In recent months, the demand for Russian oil has changed. India, formerly the biggest buyer of Urals crude, sharply reduced its imports in July due to the end of significant discounts and growing US pressure, as Washington threatened sanctions against countries continuing to buy Russian oil.
Against this backdrop, China has increased its purchases. Chinese refineries ordered 15 cargoes of Urals crude for October-November delivery, amounting to over 10 million barrels in total, which helps compensate for India's reduced demand. However, China’s purchases—about 75,000 barrels per day in August—are still far below India’s previous daily imports of over a million barrels, though nearly double the level at the start of the year.
The main reason for these shifts is the risk of US secondary sanctions. China is keen on buying oil at a discount but risks facing US restrictions if Washington decides to act more decisively. For now, the US is hesitant to introduce new sanctions, fearing effects on global prices.

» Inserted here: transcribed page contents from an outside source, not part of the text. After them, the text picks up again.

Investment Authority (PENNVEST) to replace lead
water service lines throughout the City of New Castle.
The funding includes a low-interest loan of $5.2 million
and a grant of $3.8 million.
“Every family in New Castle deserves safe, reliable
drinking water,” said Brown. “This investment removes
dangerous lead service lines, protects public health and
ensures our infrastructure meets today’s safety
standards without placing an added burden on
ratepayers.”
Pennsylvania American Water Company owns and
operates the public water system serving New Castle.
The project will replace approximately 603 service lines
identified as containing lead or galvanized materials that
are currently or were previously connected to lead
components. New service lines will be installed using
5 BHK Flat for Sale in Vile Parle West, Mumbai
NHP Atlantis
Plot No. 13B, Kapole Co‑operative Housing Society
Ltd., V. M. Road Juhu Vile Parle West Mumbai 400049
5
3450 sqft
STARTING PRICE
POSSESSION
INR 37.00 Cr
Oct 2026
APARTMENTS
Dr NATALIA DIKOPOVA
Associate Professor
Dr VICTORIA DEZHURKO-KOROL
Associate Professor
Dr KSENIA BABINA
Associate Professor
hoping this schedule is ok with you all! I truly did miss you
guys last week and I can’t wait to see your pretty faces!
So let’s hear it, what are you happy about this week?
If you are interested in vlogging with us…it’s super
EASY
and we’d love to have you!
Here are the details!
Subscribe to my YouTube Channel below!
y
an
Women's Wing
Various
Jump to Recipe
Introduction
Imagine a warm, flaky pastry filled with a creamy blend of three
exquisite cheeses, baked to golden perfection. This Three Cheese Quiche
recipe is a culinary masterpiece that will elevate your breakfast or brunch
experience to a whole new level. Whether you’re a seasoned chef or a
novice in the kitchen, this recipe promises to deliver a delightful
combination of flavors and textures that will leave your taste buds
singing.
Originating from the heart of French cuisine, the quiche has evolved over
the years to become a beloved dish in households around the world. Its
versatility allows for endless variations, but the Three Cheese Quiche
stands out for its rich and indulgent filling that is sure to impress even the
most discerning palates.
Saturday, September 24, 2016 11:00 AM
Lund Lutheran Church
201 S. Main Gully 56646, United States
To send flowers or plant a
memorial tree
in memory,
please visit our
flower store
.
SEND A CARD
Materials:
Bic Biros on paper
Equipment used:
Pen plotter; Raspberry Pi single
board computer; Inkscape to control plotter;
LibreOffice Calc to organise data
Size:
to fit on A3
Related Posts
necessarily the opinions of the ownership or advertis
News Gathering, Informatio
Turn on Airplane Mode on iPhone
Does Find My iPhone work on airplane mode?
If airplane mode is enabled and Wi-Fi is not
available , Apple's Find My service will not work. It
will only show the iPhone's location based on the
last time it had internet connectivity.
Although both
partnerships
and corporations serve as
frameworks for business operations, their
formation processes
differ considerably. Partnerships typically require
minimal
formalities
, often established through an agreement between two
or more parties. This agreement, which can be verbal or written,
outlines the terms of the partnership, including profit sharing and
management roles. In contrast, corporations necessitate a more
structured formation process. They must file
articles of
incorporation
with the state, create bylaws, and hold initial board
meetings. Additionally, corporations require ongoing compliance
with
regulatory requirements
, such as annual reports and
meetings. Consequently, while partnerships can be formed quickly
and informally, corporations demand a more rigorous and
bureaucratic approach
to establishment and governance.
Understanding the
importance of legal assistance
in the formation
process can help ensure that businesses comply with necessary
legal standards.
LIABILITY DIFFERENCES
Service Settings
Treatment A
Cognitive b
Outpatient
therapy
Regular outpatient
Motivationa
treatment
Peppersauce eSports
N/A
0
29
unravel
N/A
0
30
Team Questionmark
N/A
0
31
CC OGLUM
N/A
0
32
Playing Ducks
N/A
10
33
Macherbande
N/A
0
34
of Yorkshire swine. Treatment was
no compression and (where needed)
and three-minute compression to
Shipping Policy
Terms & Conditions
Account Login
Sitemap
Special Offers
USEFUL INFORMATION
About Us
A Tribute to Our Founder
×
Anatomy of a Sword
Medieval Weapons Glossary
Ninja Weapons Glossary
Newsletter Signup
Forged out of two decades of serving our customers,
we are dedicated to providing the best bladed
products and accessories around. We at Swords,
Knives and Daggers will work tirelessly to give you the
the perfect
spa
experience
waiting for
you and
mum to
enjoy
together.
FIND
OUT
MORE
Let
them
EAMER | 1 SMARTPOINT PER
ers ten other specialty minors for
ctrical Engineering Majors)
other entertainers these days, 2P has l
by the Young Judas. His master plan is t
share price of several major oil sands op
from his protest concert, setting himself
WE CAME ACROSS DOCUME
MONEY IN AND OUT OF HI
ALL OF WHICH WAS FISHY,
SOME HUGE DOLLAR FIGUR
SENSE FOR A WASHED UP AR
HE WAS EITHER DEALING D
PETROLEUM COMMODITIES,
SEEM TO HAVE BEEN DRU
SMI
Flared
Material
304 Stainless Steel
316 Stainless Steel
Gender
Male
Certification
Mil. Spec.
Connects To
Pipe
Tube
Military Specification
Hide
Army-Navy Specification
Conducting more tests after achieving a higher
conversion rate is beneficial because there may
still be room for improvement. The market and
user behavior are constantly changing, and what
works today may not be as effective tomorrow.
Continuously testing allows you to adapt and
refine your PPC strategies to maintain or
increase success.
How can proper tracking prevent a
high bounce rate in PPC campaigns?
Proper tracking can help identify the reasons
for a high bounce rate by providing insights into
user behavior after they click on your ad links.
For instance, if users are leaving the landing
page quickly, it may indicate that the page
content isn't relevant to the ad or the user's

India, meanwhile, is diversifying its sources of oil imports, increasing supplies from the Middle East and Africa to reduce reliance on Moscow. Still, replacing such large volumes quickly is nearly impossible, leaving a market gap of 600,000–700,000 barrels a day.
Ultimately, China supports Russian exports, but cannot fully compensate for the loss of the Indian market. The threat of secondary sanctions remains pivotal: countries either demand deeper discounts or reduce imports, pressuring Russian oil exporters’ revenues.
Analysts predict that in 2025–2026, oil supply will exceed demand, making supply diversification easier. For now, the market’s future depends on US policy and the reactions of key players.